Posted October 2, 2013 by Shane Tripcony in Blog

Study: Post Recession Changed Behaviors and Attitudes

Post Recession Changed Behaviors and Attitudes
Post Recession Changed Behaviors and Attitudes

New research by Chase and Aite Group reveals how the worst economic downturn since the Great Depression has affected Americans

by Shane Tripcony

The so-called Great Recession may have officially ended in June of 2009, but its impact has proved to be longer lasting. That is the main finding of a recent study conducted by Aite Group on behalf of Chase Blueprint.

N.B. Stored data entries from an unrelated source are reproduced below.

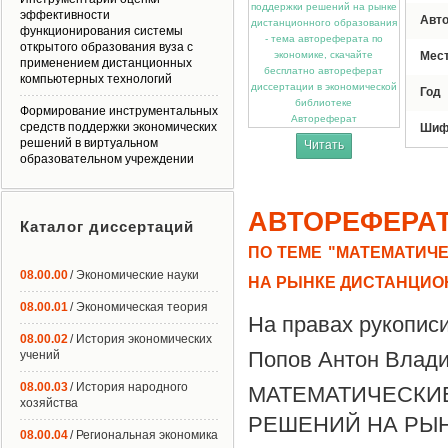
эффективности
Авт
функционирования системы
открытого образования вуза с
Мес
применением дистанционных
компьютерных технологий
Год
Формирование инструментальных
Автореферат
средств поддержки экономических
Шиф
решений в виртуальном
Читать
образовательном учреждении
АВТОРЕФЕРА
Каталог диссертаций
ПО ТЕМЕ "МАТЕМАТИЧ
08.00.00
/ Экономические науки
НА РЫНКЕ ДИСТАНЦИО
08.00.01
/ Экономическая теория
На правах рукопис
08.00.02
/ История экономических
Попов Антон Влад
учений
08.00.03
/ История народного
МАТЕМАТИЧЕСКИ
хозяйства
РЕШЕНИЙ НА РЫ
08.00.04
/ Региональная экономика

The study’s results, released in August, were drawn from interviews of over 1,200 American consumers.  Participants were asked how they have managed their finances since the end of the economic downturn and how their experience during the recession has changed their approach to money management. According to the study’s findings, the summer of 2009 was by no means the beginning of rosy economic times for many people. While it’s true that the number of respondents who rated their economic health as “excellent” grew from 18 percent in 2010 to 22 percent in 2013, the percentage of those deemed their finances “very poor” also spiked, from seven percent to ten percent.

A sizable chunk of survey respondents also reported losing financial ground since the start of the economic recovery. Among those who declared their financial life either “excellent” or “decent” in 2010, 25 percent said it had deteriorated in subsequent years.

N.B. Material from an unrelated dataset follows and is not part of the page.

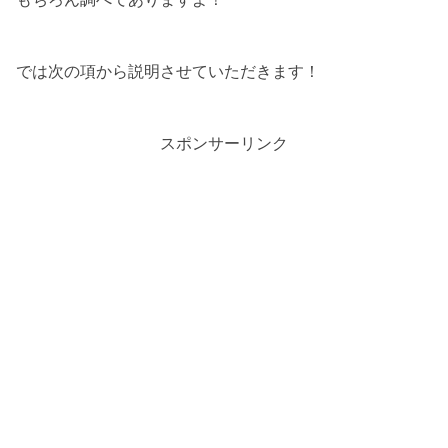
では次の項から説明させていただきます！
スポンサーリンク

Even though better economic times have not benefited everyone, the study offers proof that many Americans are more in control of their personal finances today. In 2010, only 41 percent of those polled considered themselves financially literate. Today, that number has risen to 55 percent. The biggest improvement was seen in the Generation Y demographic, largely people in their twenties and a segment of the population especially hard hit by the recession. Among that group, there was a 78 percent increase in those who consider themselves financially literate, from 28 percent in 2010 to over 50 percent today.

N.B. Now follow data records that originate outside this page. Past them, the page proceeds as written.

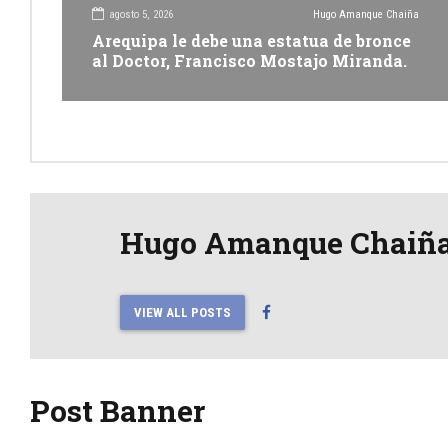
agosto 5, 2026
Hugo Amanque Chaiña
Arequipa le debe una estatua de bronce
al Doctor, Francisco Mostajo Miranda.
Hugo Amanque Chaiñ
VIEW ALL POSTS
Post Banner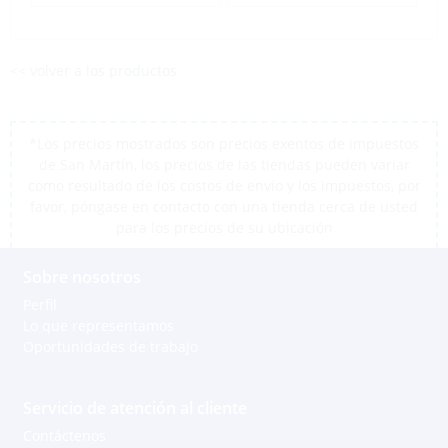
<< volver a los productos
*Los precios mostrados son precios exentos de impuestos
de San Martín, los precios de las tiendas pueden variar
como resultado de los costos de envío y los impuestos, por
favor, póngase en contacto con una tienda cerca de usted
para los precios de su ubicación
Sobre nosotros
Perfil
Lo que representamos
Oportunidades de trabajo
Servicio de atención al cliente
Contáctenos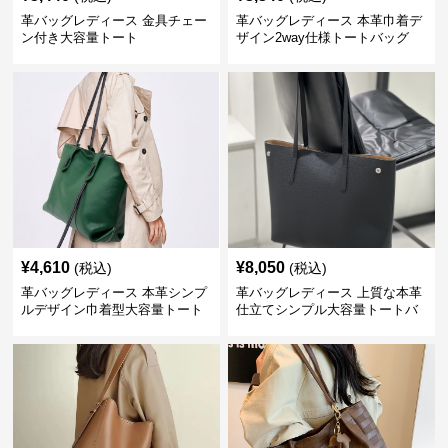
革バッグレディース 金具チェー
革バッグレディース 本革巾着デ
ン付き大容量トート
ザイン2way仕様トートバッグ
¥
4,610
¥
8,050
(税込)
(税込)
革バッグレディース 本革シンプ
革バッグレディース 上質な本革
ルデザイン巾着型大容量トート
仕立てシンプル大容量トートバ
バッグ
ッグ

Improved financial savvy also appears to be translating into better habits. For instance, survey respondents reported saving more money and spending less today than in the past. Additionally, those who have seen their financial health improve since the end of the recession are also far more likely to pay off their credit card bills in full every month than before the downturn. In 2008, only 43 percent of that group would completely erase their credit card debt monthly. Today, that number is closer to 60 percent.